Cut Out Sugar and Processed Carbs from Your Diet
The first thing that doctors recommend is following a low-GI diet to try and control insulin levels. This means reducing your intake of sugar and high-GI- and processed carbohydrates while sticking to slower releasing carbohydrate sources like vegetables, sweet potato, etc.
Follow an Anti-Inflammatory Diet
This is possibly the best diet for your skin. Acne is an inflammatory condition. You can improve acne naturally by cutting out inflammatory foods, such as sugar, dairy (for some), gluten, trans fats, and processed foods from your diet. Focus on anti-inflammatory foods like dark chocolate, berries, brightly coloured vegetables, nuts, seeds, olive oil, etc. as they are some of the best foods to eat for clear skin and PCOS.
Drink Spearmint Tea for Progesterone and Androgens
Two cups of Spearmint tea a day has been shown to possibly reduce PCOS symptoms by 50%. Since I started incorporating this into my lifestyle, I saw a significant improvement in my skin. In my opinion, it is one of the best hormonal acne treatments. It not only lowers androgen levels, but also helps balance progesterone levels.
Add Flaxseeds to Your Diet for Hormonal Acne
Eating two tablespoons of flaxseed powder a day can also help greatly with hormonal acne.
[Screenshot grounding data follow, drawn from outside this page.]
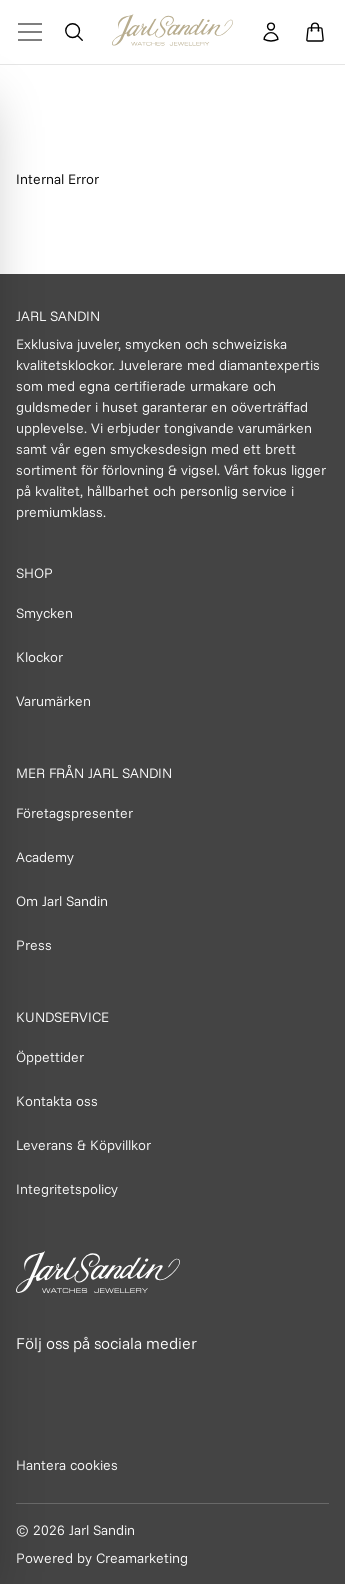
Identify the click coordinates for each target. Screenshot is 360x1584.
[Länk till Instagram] (77, 1381)
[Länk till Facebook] (33, 1381)
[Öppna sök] (74, 32)
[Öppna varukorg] (315, 32)
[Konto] (271, 32)
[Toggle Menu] (30, 32)
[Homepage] (172, 32)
It contains anti-inflammatory omega-3 fatty acids, and helps to regulate androgen levels. I recommend the powder because the whole seeds can be hard to digest.
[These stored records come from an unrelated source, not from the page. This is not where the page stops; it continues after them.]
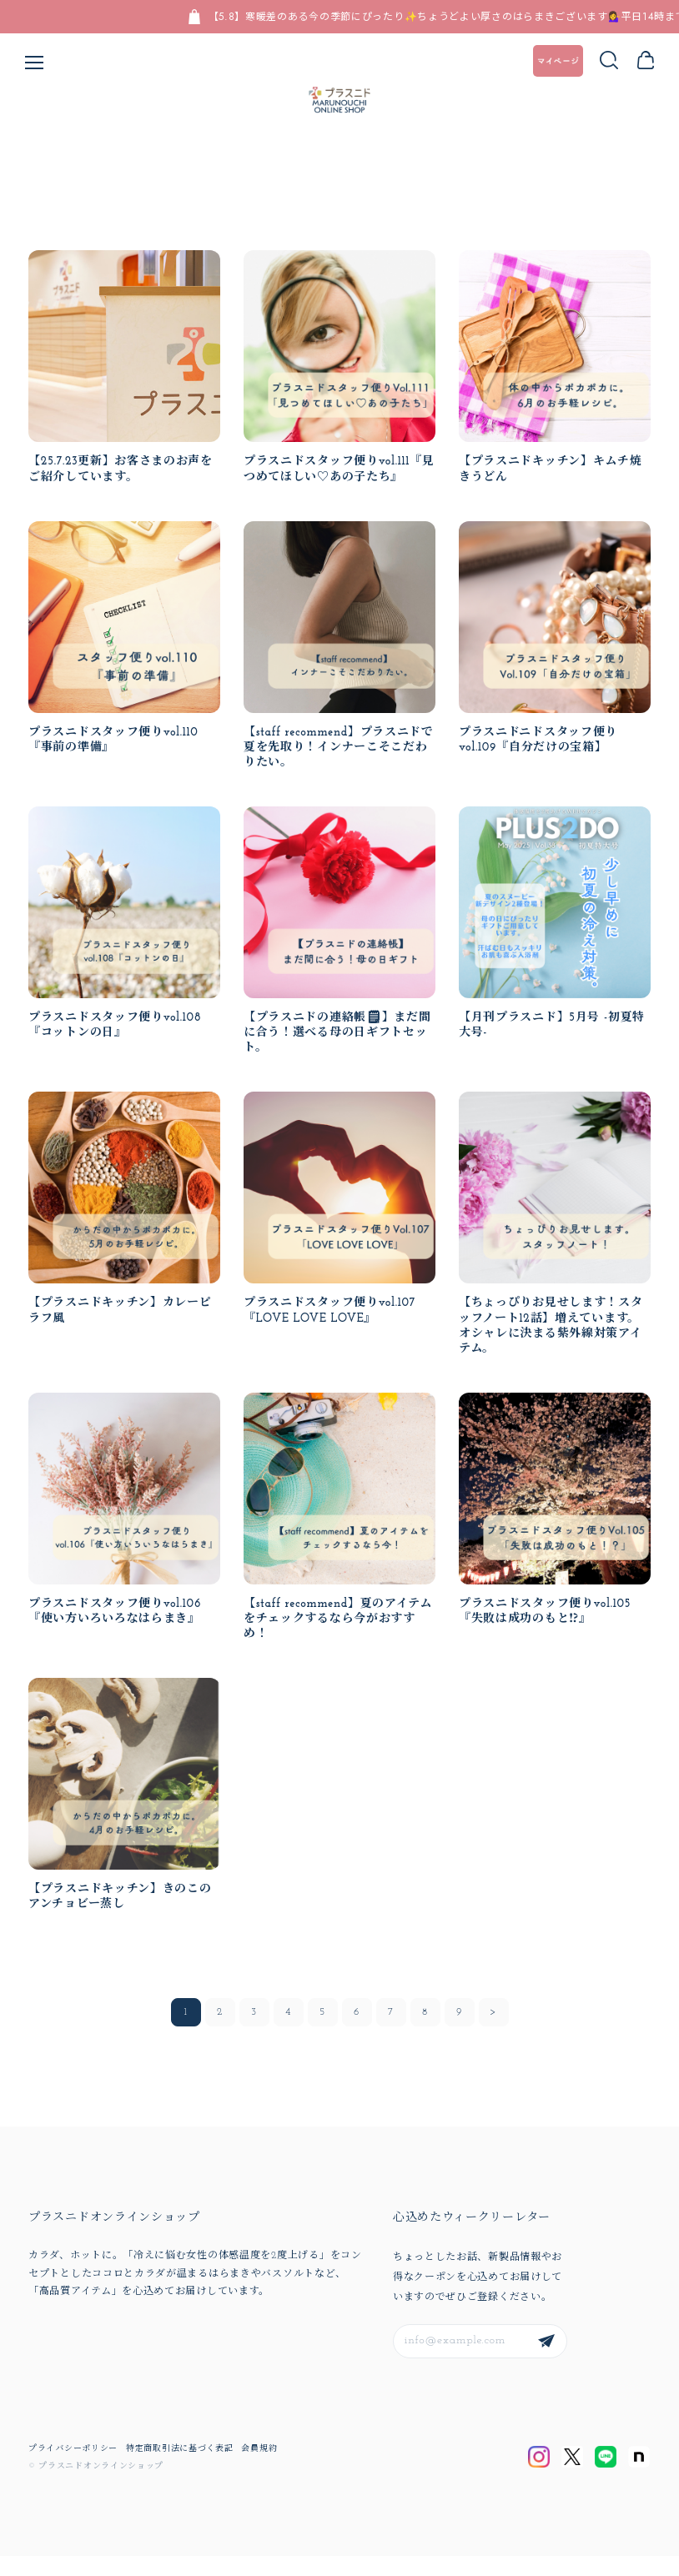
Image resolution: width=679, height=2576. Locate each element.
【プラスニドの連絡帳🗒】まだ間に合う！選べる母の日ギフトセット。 (338, 1049)
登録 (546, 2362)
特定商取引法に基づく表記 (179, 2469)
Reduce Stress for PCOS-Related Acne
Stress and anxiety are some of the biggest culprits in terms of what cause acne, including hormonal acne. When levels of the stress hormone cortisol rise, acne can appear. Make stress reduction a priority by doing relaxing activities, such as yoga, meditation, reading, walking, socialising, etc.
If you struggle to clear up your hormonal acne, I recommend that you start with these five tips, and see if it makes a difference after a few months.
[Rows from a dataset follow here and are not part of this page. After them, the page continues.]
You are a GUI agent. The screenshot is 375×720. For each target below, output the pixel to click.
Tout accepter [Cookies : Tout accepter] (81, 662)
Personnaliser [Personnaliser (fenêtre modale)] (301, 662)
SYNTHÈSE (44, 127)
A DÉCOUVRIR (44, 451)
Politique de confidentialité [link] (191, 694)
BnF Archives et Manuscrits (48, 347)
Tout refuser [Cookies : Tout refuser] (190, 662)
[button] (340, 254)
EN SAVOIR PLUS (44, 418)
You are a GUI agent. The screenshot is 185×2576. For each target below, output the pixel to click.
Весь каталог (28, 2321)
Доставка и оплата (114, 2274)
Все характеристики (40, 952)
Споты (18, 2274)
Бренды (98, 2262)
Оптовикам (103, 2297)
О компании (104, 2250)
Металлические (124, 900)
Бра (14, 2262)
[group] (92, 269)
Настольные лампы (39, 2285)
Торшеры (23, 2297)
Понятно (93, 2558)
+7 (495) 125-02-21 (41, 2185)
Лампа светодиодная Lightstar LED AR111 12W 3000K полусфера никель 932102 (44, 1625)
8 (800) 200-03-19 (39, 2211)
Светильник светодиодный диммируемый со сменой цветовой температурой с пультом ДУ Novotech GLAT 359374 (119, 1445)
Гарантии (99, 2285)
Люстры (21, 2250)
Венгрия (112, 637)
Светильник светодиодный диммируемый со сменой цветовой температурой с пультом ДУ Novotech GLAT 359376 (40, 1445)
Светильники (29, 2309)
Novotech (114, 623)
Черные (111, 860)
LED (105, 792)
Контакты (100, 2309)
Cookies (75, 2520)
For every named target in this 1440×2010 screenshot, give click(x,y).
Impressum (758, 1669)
They have helped me a lot in clearing up my own hormonal acne. Great skin comes from the inside. I believe that acne and other skin problems are signs of something being wrong within the body. If you work to get your body as healthy as possible, the result will show up on your face. Be patient. Be strong. Drink that cup of tea, and find a way to relax. Your skin and other PCOS symptoms will start to improve over time.
Take a DIM Supplement
3,3′-Diindolylmethane (DIM) is a compound that is found in cruciferous vegetables, including broccoli, Brussels sprouts, cabbage, cauliflower, and kale. It has the ability to help the body break down excess estrogen, which is highly beneficial if you are estrogen dominant as well, and it can help lower high androgen levels.
If you have PCOS-related hormonal acne, I recommend eating a lot of cruciferous vegetables (just cook the kale, as raw kale contains more goitrogens that are not good for PCOS), and supplementing with 200mg of DIM a day.
Don’t Eat Too Much Saturated Fat
While a little bit of saturated fat won’t hurt, eating too much can make PCOS acne worse, as the body uses saturated fat to make testosterone. Try to eat more foods that are high in monounsaturated fats like nuts, seeds, and avocado. You can still eat steak though. Like I said, you just should not eat too much.
Do Not Eat Too Many Calories
Unfortunately, I am a binge eater. I eat a healthy diet, but I often eat way too much. I noticed that my skin broke out more after days where I overate, and once I reduced my calorie intake, and just focussed on not eating more calories than I burned in a day, my acne started improving. When you eat more than you burn, it puts your body in an anabolic state (a building-state), and your testosterone also increases.
If you struggle with overeating as well, hopefully the possibility of skin that is acne-free will be motivation enough for you to stop. It worked for me. I will continue to document my journey with acne and PCOS on this blog, and share what I learn along the way.